Outside there was chaos –shouting, running, doors slamming as people living on the streets in makeshift shelters scrambled to find safety for themselves and their meagre belongings.
“Help!” Someone banged on the door of their container home. “Hide me!” The voice was desperate.
“Shh.” Lori’s mother was kneeling beside her bunk.
In the distance, Lori could hear the roar of hover-copters and the whine of sirens. That didn’t mean the raid was in the quadrant where they lived. The Flats was three sq. kilometres teeming with at least fifteen thousand residents.
“It’s this quadrant,” her mother said. “We’d better go below.” She shone a flashlight in her daughter’s face.
“How do you know, Pam?” Lori asked. “They’re still a way off.”
“The copters aren’t, they’re overhead.” Her mother held open the hatch in the floor.
The renovated shipping container that was their home sat on a foundation of concrete blocks that created a crawlspace used for storage and accessed by the hatch.

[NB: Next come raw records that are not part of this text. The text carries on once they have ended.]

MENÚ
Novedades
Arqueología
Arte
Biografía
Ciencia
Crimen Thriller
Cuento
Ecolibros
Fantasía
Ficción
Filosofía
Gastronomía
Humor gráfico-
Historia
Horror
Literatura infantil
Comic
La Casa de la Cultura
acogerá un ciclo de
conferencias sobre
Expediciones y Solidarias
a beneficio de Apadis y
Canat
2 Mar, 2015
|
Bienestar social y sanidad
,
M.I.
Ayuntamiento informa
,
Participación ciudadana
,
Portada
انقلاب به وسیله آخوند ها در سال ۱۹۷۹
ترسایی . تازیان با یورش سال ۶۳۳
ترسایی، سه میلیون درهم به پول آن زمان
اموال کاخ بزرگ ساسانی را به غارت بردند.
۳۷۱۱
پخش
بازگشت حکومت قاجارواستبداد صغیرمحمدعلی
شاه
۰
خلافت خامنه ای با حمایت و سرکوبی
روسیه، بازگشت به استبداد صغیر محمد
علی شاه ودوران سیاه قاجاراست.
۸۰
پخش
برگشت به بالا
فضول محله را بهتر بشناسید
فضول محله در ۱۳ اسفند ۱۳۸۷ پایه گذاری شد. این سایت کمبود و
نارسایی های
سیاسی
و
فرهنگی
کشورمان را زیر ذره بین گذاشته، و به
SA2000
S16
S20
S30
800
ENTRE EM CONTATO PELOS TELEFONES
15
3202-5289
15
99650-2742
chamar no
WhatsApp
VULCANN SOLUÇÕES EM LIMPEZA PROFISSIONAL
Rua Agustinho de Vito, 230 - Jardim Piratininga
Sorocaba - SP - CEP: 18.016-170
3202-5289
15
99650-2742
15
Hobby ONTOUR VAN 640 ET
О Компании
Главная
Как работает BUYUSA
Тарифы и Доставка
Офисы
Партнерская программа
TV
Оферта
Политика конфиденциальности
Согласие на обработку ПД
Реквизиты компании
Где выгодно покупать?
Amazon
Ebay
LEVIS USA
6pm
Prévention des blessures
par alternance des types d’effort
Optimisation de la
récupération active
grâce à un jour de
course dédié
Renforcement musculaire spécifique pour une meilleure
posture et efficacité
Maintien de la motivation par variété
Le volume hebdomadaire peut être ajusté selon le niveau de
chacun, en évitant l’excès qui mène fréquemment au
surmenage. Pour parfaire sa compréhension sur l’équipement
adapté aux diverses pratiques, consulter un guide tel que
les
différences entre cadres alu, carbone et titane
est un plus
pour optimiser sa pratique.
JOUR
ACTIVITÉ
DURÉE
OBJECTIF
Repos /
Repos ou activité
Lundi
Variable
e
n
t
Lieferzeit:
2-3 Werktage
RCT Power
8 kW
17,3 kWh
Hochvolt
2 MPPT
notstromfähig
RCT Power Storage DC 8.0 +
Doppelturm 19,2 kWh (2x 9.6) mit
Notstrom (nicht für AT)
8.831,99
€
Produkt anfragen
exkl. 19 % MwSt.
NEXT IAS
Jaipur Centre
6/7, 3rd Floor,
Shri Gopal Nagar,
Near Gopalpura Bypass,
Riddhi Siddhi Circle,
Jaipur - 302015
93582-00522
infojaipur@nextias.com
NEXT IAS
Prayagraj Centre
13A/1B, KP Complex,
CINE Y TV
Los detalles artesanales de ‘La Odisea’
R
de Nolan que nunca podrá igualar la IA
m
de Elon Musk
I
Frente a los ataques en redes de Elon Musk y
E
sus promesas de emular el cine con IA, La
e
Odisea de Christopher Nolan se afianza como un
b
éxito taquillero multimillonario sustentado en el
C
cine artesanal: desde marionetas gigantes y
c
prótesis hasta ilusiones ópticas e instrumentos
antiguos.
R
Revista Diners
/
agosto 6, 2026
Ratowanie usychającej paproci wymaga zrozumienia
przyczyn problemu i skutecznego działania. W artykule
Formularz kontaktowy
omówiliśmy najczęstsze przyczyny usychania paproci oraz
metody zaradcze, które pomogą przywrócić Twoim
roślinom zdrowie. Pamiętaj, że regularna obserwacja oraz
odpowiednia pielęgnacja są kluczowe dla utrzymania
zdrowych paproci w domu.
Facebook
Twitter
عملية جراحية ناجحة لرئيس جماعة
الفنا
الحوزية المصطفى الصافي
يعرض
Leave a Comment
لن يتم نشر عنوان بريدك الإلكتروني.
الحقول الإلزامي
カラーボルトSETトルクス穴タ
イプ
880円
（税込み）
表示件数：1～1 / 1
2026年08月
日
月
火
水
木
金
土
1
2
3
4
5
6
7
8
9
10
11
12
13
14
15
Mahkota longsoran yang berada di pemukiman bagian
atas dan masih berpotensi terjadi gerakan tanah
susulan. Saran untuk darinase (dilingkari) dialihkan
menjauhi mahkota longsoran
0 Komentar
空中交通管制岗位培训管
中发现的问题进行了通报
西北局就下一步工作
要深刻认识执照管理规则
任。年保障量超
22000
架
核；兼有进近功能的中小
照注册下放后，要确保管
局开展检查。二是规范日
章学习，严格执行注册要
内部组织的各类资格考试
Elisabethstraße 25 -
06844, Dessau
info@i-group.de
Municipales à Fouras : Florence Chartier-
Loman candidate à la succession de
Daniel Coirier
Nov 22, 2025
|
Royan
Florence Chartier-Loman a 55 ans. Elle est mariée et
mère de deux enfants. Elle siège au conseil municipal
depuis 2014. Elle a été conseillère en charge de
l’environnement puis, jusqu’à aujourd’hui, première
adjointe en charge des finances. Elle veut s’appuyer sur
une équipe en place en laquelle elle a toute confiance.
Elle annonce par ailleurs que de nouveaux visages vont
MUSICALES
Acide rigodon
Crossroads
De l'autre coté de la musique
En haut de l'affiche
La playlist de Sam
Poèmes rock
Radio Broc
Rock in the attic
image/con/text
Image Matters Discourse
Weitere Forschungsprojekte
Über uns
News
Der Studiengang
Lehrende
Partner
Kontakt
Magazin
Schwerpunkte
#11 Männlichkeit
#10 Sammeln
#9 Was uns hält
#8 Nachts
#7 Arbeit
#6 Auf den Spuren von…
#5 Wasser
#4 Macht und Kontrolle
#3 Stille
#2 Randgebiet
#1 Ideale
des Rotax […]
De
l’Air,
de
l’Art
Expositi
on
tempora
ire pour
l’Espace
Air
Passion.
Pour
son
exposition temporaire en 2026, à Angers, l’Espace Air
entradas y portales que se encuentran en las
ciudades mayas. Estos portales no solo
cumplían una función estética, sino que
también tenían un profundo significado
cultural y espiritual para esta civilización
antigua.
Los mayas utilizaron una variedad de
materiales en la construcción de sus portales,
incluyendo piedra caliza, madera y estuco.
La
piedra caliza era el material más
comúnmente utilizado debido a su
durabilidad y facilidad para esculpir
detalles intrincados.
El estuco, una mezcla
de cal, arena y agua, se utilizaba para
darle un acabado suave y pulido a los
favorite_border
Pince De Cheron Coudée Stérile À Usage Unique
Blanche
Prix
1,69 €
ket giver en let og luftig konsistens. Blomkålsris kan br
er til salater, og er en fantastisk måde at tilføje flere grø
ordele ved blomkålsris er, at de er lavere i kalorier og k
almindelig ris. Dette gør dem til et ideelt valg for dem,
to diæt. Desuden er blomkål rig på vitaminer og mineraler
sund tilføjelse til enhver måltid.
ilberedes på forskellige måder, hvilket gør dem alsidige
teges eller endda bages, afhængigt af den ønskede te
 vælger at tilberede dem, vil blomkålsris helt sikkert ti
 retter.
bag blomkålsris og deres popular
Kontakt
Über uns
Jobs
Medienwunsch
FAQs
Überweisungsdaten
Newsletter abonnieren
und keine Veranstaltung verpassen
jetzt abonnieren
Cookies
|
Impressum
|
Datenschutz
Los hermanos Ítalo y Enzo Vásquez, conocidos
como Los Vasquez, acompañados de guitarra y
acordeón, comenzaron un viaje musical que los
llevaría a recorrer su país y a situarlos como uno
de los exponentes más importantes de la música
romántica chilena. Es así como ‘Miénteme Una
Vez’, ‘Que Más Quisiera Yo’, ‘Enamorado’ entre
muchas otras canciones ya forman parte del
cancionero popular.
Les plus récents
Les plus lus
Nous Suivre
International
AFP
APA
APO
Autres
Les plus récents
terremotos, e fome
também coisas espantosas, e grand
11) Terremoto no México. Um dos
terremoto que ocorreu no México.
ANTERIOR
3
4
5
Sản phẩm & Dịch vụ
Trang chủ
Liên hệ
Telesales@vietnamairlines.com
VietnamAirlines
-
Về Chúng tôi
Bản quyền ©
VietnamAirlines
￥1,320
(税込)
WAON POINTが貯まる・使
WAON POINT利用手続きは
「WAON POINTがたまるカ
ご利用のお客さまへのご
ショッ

It was cramped and smelled funky, but it was bullet proof.
During police raids, it wasn’t uncommon for innocent neighbours to end up as collateral damage. Fifty calibre rounds had no problem puncturing corrugated metal and machine guns weren’t too specific.
“Now get down there before you get your ass shot off.”
“Shit.” Lori rolled out of her bunk and clambered down into the small enclosure. “Where’s Brant?”
“Damned if I know. I just hope it’s not your brother they’re after.”
Lori squeezed over so she could see outside through a small space between the cinderblocks that provided the foundation for their home. The intense beams of Nightsuns, the 1600-watt LED searchlights mounted on the helicopters, illuminated a narrow street now empty of humans but crowded with lean-tos consisting of tarps draped between shopping carts or strung over loading pallets.
“This is an intervention by Safety and Security. Stay inside. Do not leave your dwelling!” The warning came out of the sky, loud and threatening like the summons of a vengeful angel.
As the sirens drew closer, one helicopter began to descend. Hovering at a hundred feet, two ropes unfurled from either side of the craft and within seconds eight SS officers in full combat gear had fast-roped down to the street. They regrouped, then moved to surround a two-storey container on the opposite side of the street.
“It’s Leon’s,” Lori said.
“Bastards! Fucking fascist bastards!” Pam tried to see the action, but Lori pushed her aside. “Did they get him?”
A small explosive charge blew the door off, and four officers went in while the other four scanned the locked doors and adjacent alleys, automatic weapons at the ready. At the same time, three BearCats, armoured SWAT vehicles, turned onto the street and approached the dwelling. They were wide, the streets narrow and dark, one clipped a shopping cart strewing its contents on the ground and pinning the occupant of the makeshift home beneath the cart and the wall of a container.
Lori could hear him screaming above the mayhem.
“What the hell is going on?” Pam said.
“The BearCats, they’re too big.” Lori watched as people began scrambling from beneath the makeshift dwellings where they’d been hiding; their choice to be crushed or take a chance on being shot.
The emergence of a bunch of unknowns suddenly appearing spooked the SS members standing guard who immediately opened fire. Fire rained down from the sky as well.
“Oh my God!” Lori watched as six people were torn apart, their bodies flung like so much garbage into the gutter. But it didn’t stop, the large calibre bullets from the gunships shredded the dwellings into a blizzard of debris that included body parts.
The firing ceased and the cops came out with Leon and two other men in handcuffs. They marched them to the waiting armoured vehicles and everyone, including the officers, got in, secured the doors and reversed back down the street.
Cautiously, residents began to emerge and through the haze of gun smoke and attempted to give aid to the dying.